Most of my work was done. So, just before sunset, I showered, changed into jeans and a gray flannel shirt, and ambled through the mangroves to the marina. Found that the mood around Dinkin's Bay did not have its usual screw-it-all-this-is-Saturday-night ebullience. The marina had officially closed for the day, but Mack was still busy serving as line chief to the cleanup operations.

They had floated in a crane mounted on a barge. The crane was fitted with a dinosaur-sized bucket that would swing down onto the charred dock, bite off a chunk, then pivot shoreward to regurgitate the mess into a dump truck. When the dump truck was full, it would rumble away, only to be replaced by another.

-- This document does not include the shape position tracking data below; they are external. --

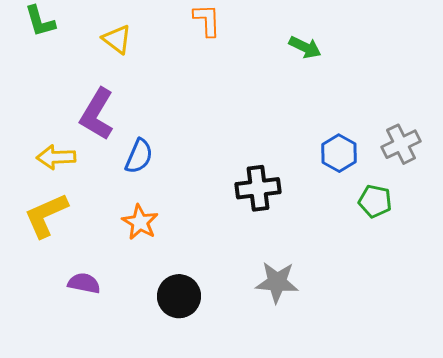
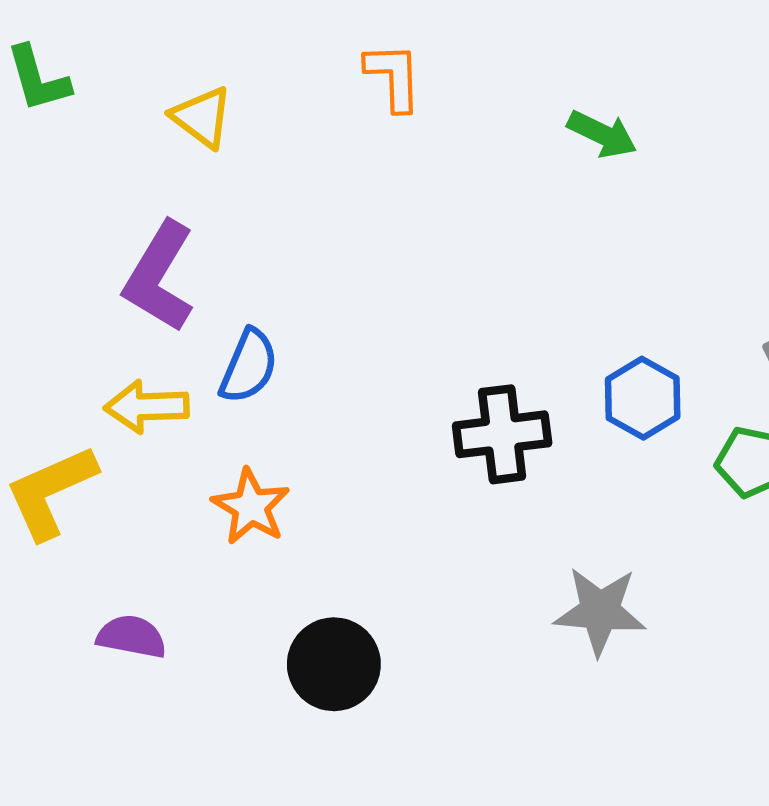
blue hexagon: (339, 153) -> (643, 398), moved
yellow arrow: (56, 157) -> (147, 407), moved
gray star: (277, 282) -> (600, 611), moved

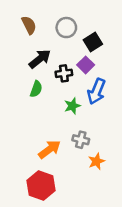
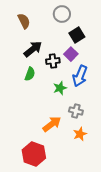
gray circle: (66, 28) -> (62, 14), moved
gray cross: (81, 140) -> (76, 111), moved
orange arrow: (49, 149) -> (52, 124), moved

A yellow Detroit diesel engine dominated the stern of the barge. The diesel made a deafening roar, exhausted a lot of blue fumes. The live-aboards were locked tight into their boats, probably trying to screen the noise with loud stereos. Or earplugs. Who knew? They certainly weren't out socializing on the dock, so there was no one to ask.

But Kelly was already laying out the platters of fried conch and shrimp on the picnic table. I could see a couple of industrial-sized Igloos that appeared to be straining at the seams. So the Dinkin's Bay Pig Roast and Beer Cotillion—"Perbcot," as it is known locally—would go on as usual.

At the good marinas around Florida, the old and important traditions die hard.

I strolled over close enough to one of the dump trucks so that Mack would see that I was there. He is a compact, muscular man—a native New Zealander—whose laid-back Kiwi qualities have made him a big success on the island. But he wasn't laid-back now. He was having some kind of loud conversation with a man who was wearing a sports coat and carrying a clipboard. Not an argument, just loud, so as to be heard above the din of the diesel. The man with the clipboard was an insurance adjuster, I guessed.

Mack saw me, waved, then held up five fingers after pointing to his watch. Pantomimed a drinking motion and grinned.

Which meant we wouldn't be bothered by the noise much longer.

Beyond what was once a dock, I could see Nelson Esterline. Nels was hammering at the wreckage of his skiff. Trying to remove the jack plate, it appeared. His teal-green Hewes had once been a pretty thing indeed. Teal green, polished bright, with functional lines—the prettiest quality of any boat. Now it looked like a Clorox bottle that had been accidentally left on a hot stove.

I considered walking over to offer him a hand. Sound him out about my two early-morning visitors; see if he knew anything about it; see if he was still mad at me. Decided against it. Men like Nels make up their minds in their own fashion, their own good time. Instead, I put a coin in the slot and read the local newspaper.